Immigration and How to Think About It

Bill Murchison,

May I quote myself?

Thanks. I shall. “Immigration is the sincerest form of flattery.”

I have used this bon mot on various occasions since coining it for a 1987 speech. I like its accuracy, its brevity and, not least, the sly pun. Yet as those original Americans, or the English, would say, it neither butters parsnips nor guides us unfailingly to resolution of a problem productive of more anguish and amnesia than was the case in 1987. I say “anguish” because illegal immigration tears the country apart; we have “amnesia” in that we forget how sheer attractiveness, in deed and in spirit, perpetually sets us up for battles over who gets to live here and on what terms.

The ongoing desire of non-Americans to pull up stakes and come here — legally or illegally — might well flatter Americans, speaking as it does to the country’s ambience of freedom and the manifold opportunities that accrue with freedom. We’re stunned to see foreigners beating down our doors and pouring through the windows. Why?

“Bad dudes,” as President Donald Trump phrases the matter, do come among us. And so do doctors and nurses and professors and honest, aspiring workers. The question becomes how to sort them out, how to keep out the worst and bring in the best while bearing in mind the absorptive capacities of the nation and its economy.

icepolice_small Immigration and How to Think About It Immigration

Inevitably, sentimentalism rears its gray and intellectually deficient head.

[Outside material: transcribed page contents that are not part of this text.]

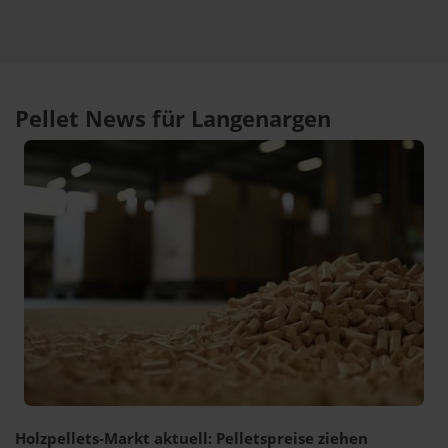
Pellet News für Langenargen
Holzpellets-Markt aktuell: Pelletspreise ziehen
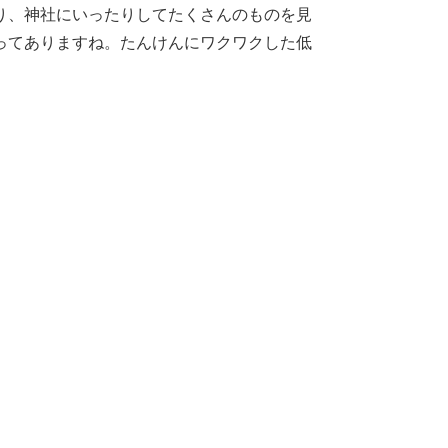
り、神社にいったりしてたくさんのものを見
ってありますね。たんけんにワクワクした低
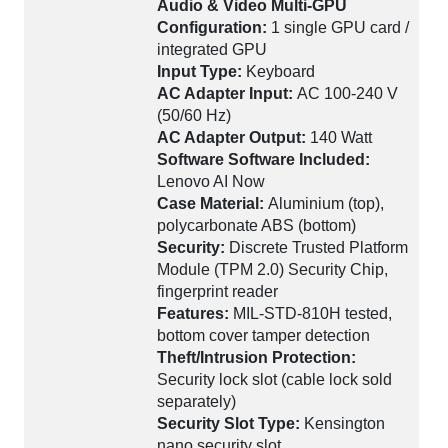
Audio & Video Multi-GPU
Configuration:
1 single GPU card /
integrated GPU
Input Type:
Keyboard
AC Adapter Input:
AC 100-240 V
(50/60 Hz)
AC Adapter Output:
140 Watt
Software Software Included:
Lenovo AI Now
Case Material:
Aluminium (top),
polycarbonate ABS (bottom)
Security:
Discrete Trusted Platform
Module (TPM 2.0) Security Chip,
fingerprint reader
Features:
MIL-STD-810H tested,
bottom cover tamper detection
Theft/Intrusion Protection:
Security lock slot (cable lock sold
separately)
Security Slot Type:
Kensington
nano security slot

Emma Lazarus’ famous line “Give me your tired, your poor,/ Your huddled masses yearning to breathe free” is there always for hurling at people who suggest the need for common sense in selecting refugees and immigrants. The tag “dreamers” was dreamt up by someone in the Obama White House to sentimentalize the younger breed of immigrant. How a single word can do justice to a class numbering in the millions is an elusive point.

The agonies involved in crafting immigration policy produce categorical reactions: “Let ’em all in,” or “Keep ’em all out.” Trump pushed the latter policy during the late presidential campaign, unwisely advocating the roundup and expulsion of illegal stayers and the blocking, by means of a border wall, of our presently largest immigrant class, the Mexicans. That so many voters thrilled to such shoddy ideas shows how eagerly we grasp for the elusive handle calculated to solve our problem at a stroke.

Apparently, Wednesday will bring another executive order shutting down or restricting the flow of immigrants and refugees — more in fulfillment of campaign pledges than in the hopeful implementation of a strategy for distinguishing bad dudes from good guys.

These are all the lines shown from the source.